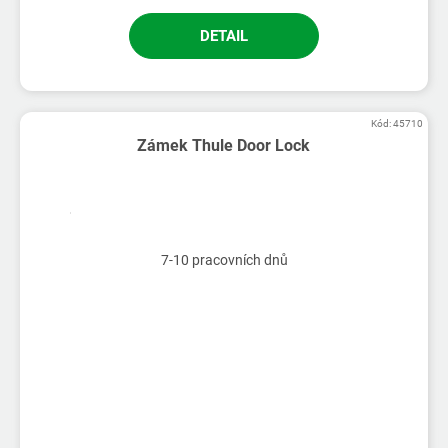
DETAIL
Kód:
45710
Zámek Thule Door Lock
7-10 pracovních dnů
=======
Give back every record exactly, dropping its pictures.

EXERCISE OUTPUT:
DETAIL
Kód:
45710
Zámek Thule Door Lock
7-10 pracovních dnů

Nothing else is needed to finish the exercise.